Finding the Nearest Negative Imaginary System with Application to Near-Optimal Controller Design

TL;DR

This paper develops a method to find the closest negative imaginary (NI) system to a given non-NI system, enabling near-optimal controller design that guarantees robustness in feedback systems.

Contribution

It introduces a novel methodology to identify the nearest NI system to any LTI system, facilitating robust controller synthesis for NI systems.

Findings

Method to compute the nearest NI system from a non-NI system.

Application of the method to design near-optimal controllers.

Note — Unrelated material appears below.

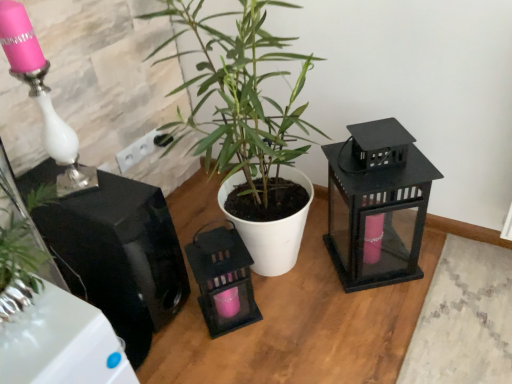 This screenshot has width=512, height=384. Find the location of `vacant space underneath matte black lantern at right, acting as the first appliance starting from the right (from a real-world perspective)`. vacant space underneath matte black lantern at right, acting as the first appliance starting from the right (from a real-world perspective) is located at coordinates (371, 262). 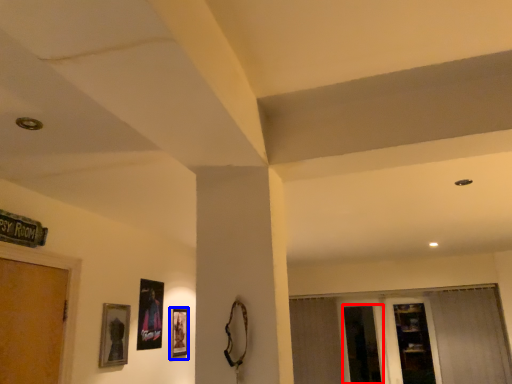 Question: Which object appears closest to the camera in this image, screen door (highlighted by a red box) or picture frame (highlighted by a blue box)?

Choices:
 (A) screen door
 (B) picture frame

Answer: (B) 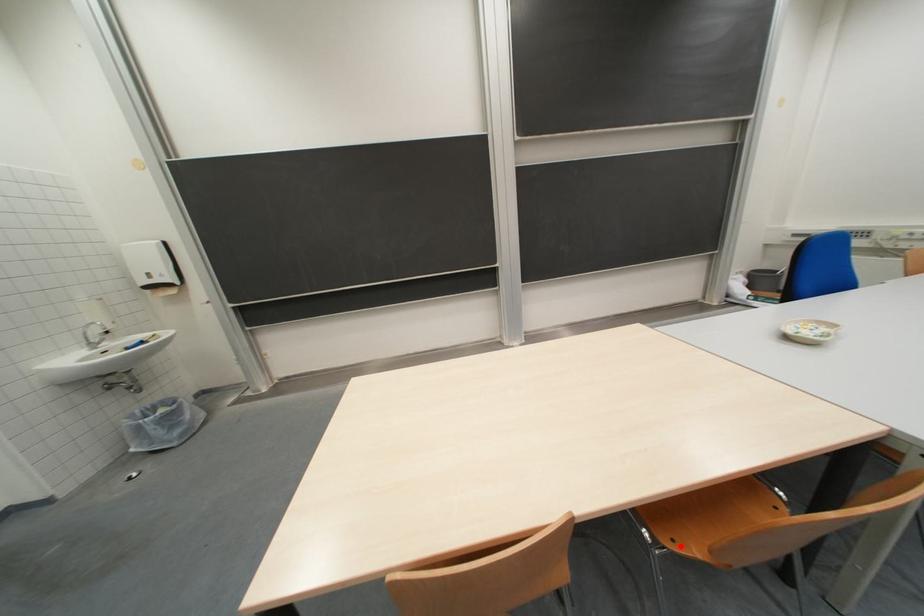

Guarantees robustness in feedback control systems.

Abstract

The negative imaginary (NI) systems theory has attracted interests due to the robustness properties of feedback interconnected NI systems. However, a full output optimal controller-synthesis methodology, for such class of systems, is yet to exist. In order to develop a solution towards this problem, we first develop a methodology to find the nearest NI system to a non NI system. This later problem stated as follows: for any linear time invariant (LTI) system defined by the state space matrices $(A, B, C, D)$, find the nearest NI system, with the state space matrices $(A+\Delta_A,B+\Delta_B,C+\Delta_C,D+\Delta_D)$, such that the norm of $(\Delta_A,\Delta_B,\Delta_C,\Delta_D)$ is minimized. Then, this methodology will be used to find the nearest optimal controller for a given NI plant. In other words, for a given NI system, an optimal control methodology, such as LQG, is used to design an optimal controller that satisfy a particular performance measure. Then, the developed methodology of finding the nearest NI system is used, as a near-optimal control synthesis methodology, to find the nearest NI system to the designed optimal controller. Hence, the synthesized controller satisfy the NI property and therefore guarantee a robust feedback loop with the negative imaginary system under control.